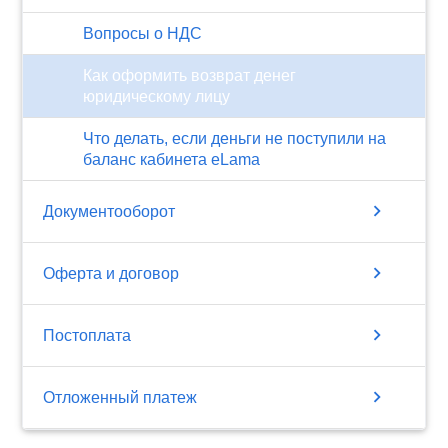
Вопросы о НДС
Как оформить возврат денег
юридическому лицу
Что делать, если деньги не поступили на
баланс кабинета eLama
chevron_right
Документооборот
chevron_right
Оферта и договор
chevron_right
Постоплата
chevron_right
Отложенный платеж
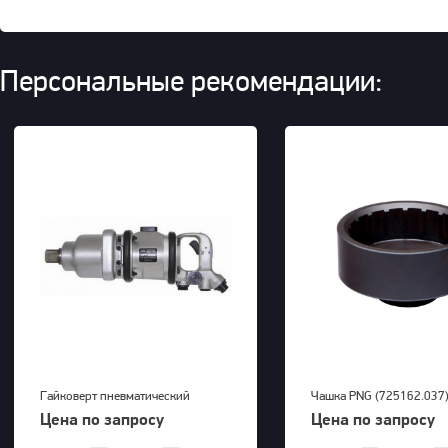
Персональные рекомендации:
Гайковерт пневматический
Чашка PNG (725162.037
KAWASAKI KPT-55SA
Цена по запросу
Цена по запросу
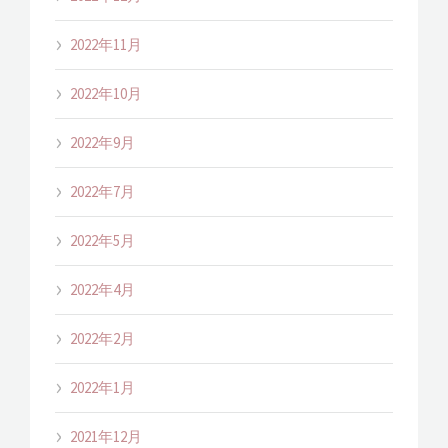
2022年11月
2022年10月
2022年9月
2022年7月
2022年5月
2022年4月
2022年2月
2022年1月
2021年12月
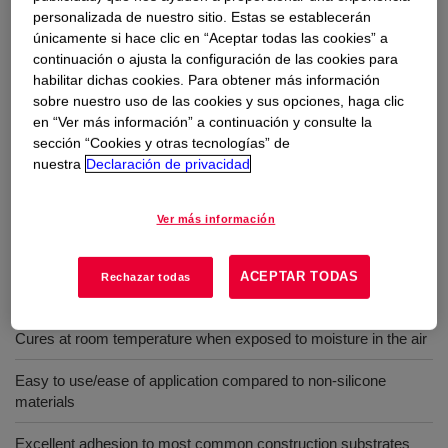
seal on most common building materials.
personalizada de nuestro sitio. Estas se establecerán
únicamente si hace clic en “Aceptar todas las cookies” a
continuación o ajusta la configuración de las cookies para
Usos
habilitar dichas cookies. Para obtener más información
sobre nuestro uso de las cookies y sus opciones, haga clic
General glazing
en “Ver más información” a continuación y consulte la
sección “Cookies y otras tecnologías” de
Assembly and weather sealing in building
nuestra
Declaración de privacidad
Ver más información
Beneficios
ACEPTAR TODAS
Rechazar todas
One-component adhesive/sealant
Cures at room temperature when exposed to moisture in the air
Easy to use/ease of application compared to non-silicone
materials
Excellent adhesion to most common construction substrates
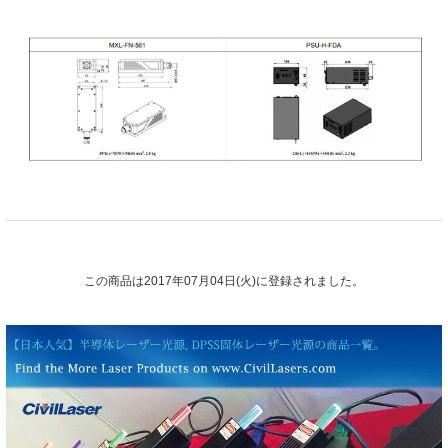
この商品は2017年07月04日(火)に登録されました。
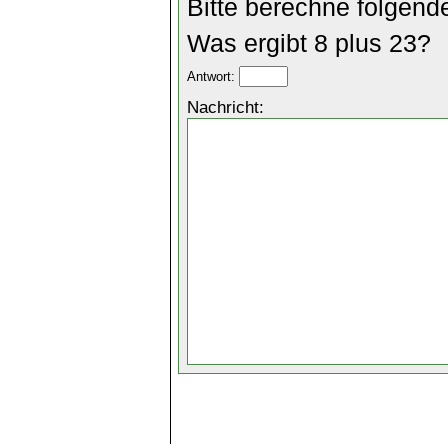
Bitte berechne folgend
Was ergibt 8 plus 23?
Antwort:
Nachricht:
...
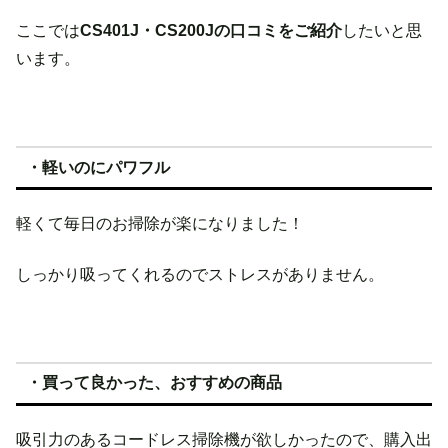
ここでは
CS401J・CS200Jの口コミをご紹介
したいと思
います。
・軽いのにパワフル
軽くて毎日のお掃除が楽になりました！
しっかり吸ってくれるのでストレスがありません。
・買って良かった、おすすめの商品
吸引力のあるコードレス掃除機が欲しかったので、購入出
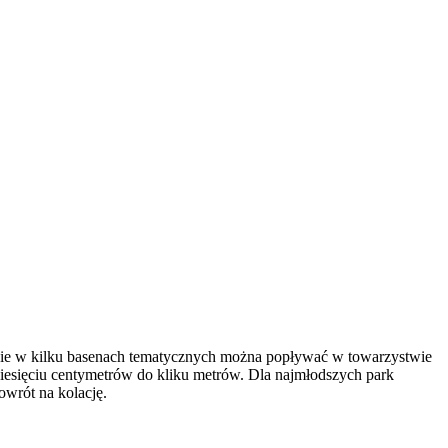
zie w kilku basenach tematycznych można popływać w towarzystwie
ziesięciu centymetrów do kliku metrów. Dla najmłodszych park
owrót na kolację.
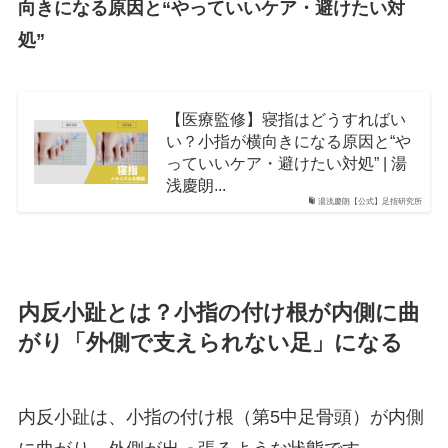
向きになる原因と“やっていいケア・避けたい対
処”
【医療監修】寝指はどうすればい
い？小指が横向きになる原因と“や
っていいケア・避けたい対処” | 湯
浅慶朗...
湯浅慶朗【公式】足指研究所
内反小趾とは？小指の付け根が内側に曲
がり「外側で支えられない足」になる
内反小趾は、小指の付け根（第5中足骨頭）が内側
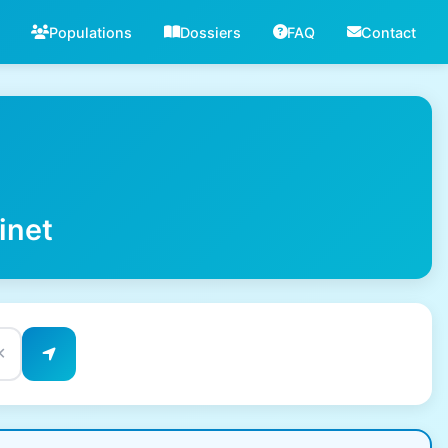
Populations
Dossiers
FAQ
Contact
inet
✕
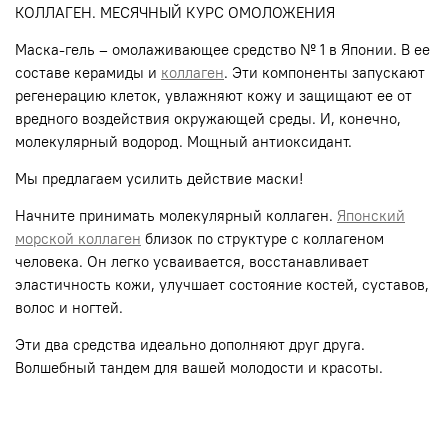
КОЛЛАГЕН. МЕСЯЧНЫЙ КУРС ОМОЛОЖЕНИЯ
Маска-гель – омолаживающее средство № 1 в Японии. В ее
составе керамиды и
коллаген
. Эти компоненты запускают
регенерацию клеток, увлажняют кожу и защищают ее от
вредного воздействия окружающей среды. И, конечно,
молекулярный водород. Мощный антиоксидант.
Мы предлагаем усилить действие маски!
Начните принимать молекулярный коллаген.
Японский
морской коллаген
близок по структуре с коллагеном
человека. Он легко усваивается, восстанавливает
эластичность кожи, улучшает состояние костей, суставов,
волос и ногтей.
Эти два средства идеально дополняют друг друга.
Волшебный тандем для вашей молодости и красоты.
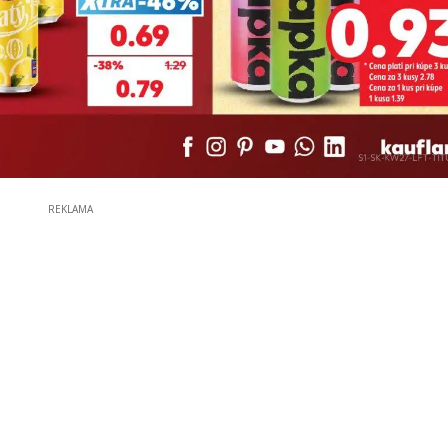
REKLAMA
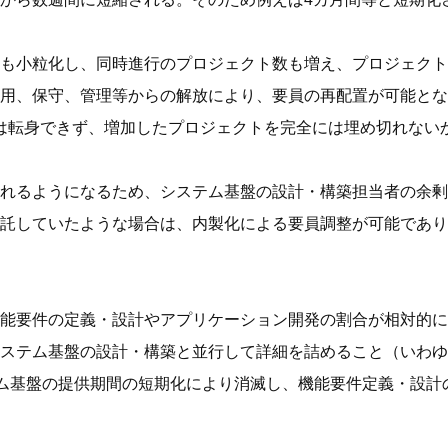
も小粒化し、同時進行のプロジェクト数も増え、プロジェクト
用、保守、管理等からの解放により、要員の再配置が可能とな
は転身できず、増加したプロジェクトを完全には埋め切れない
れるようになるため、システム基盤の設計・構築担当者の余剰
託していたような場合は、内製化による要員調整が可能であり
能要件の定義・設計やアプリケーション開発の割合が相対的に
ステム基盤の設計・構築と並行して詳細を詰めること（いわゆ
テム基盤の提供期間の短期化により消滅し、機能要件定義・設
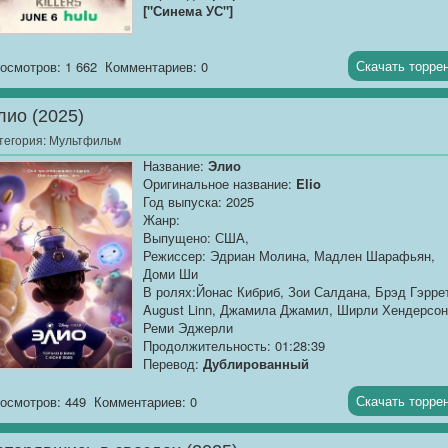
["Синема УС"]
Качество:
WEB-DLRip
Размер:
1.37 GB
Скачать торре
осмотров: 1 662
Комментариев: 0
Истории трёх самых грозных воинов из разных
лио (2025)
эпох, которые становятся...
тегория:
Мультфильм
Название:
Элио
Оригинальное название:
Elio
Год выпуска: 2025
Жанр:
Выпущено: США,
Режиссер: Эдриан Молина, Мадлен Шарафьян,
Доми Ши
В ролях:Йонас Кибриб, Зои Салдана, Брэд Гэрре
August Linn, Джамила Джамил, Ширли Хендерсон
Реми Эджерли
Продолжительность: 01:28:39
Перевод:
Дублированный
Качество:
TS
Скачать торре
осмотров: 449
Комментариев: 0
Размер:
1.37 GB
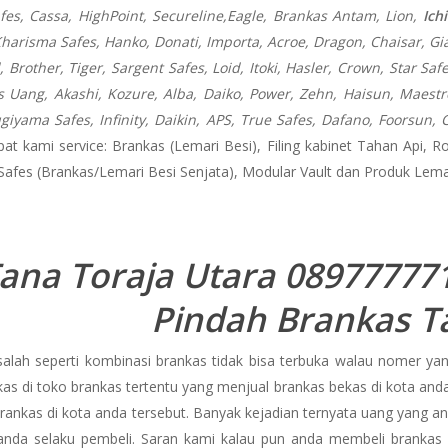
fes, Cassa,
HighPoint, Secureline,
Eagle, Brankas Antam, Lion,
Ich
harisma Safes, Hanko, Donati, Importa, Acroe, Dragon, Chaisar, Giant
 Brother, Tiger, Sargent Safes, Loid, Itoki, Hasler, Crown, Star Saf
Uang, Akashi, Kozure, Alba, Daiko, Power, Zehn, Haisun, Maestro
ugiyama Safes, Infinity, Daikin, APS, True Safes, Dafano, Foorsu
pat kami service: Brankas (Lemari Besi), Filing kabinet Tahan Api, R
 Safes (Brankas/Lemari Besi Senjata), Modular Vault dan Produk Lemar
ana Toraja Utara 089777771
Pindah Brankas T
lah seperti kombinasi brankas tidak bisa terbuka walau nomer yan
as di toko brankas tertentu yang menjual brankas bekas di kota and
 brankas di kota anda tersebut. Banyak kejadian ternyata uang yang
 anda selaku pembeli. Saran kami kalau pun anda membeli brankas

* Task statement
Look above for the line with "регенерацию клеток, увлажняют" and the line with "Реми Эджерли"; set down those two lines and all lines between them exactly, without pictures and without anything else.

* Result below
регенерацию клеток, увлажняют кожу и защищают ее от
вредного воздействия окружающей среды. И, конечно,
молекулярный водород. Мощный антиоксидант.
Мы предлагаем усилить действие маски!
Начните принимать молекулярный коллаген.
Японский
морской коллаген
близок по структуре с коллагеном
человека. Он легко усваивается, восстанавливает
эластичность кожи, улучшает состояние костей, суставов,
волос и ногтей.
Эти два средства идеально дополняют друг друга.
Волшебный тандем для вашей молодости и красоты.
REKLAMA
も小粒化し、同時進行のプロジェクト数も増え、プロジェクト
用、保守、管理等からの解放により、要員の再配置が可能とな
は転身できず、増加したプロジェクトを完全には埋め切れない
れるようになるため、システム基盤の設計・構築担当者の余剰
託していたような場合は、内製化による要員調整が可能であり
能要件の定義・設計やアプリケーション開発の割合が相対的に
ステム基盤の設計・構築と並行して詳細を詰めること（いわゆ
テム基盤の提供期間の短期化により消滅し、機能要件定義・設
["Синема УС"]
Качество:
WEB-DLRip
Размер:
1.37 GB
Скачать торре
осмотров: 1 662
Комментариев: 0
Истории трёх самых грозных воинов из разных
лио (2025)
эпох, которые становятся...
тегория:
Мультфильм
Название:
Элио
Оригинальное название:
Elio
Год выпуска: 2025
Жанр:
Выпущено: США,
Режиссер: Эдриан Молина, Мадлен Шарафьян,
Доми Ши
В ролях:Йонас Кибриб, Зои Салдана, Брэд Гэрре
August Linn, Джамила Джамил, Ширли Хендерсон
Реми Эджерли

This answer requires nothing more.